**WHAT THIS TASK INVOLVES**
Starting at the line that holds "特定商取引法に基づく表記", set down each line through the end of the listing, exactly as written and with nothing added.

**RECORDS**
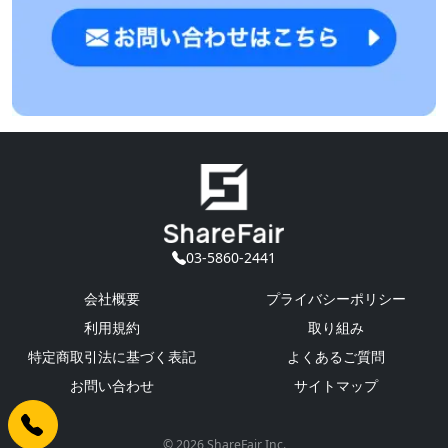
03-5860-2441
会社概要
プライバシーポリシー
利用規約
取り組み
特定商取引法に基づく表記
よくあるご質問
お問い合わせ
サイトマップ
© 2026 ShareFair Inc.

**WORKED SOLUTION**
特定商取引法に基づく表記
よくあるご質問
お問い合わせ
サイトマップ
© 2026 ShareFair Inc.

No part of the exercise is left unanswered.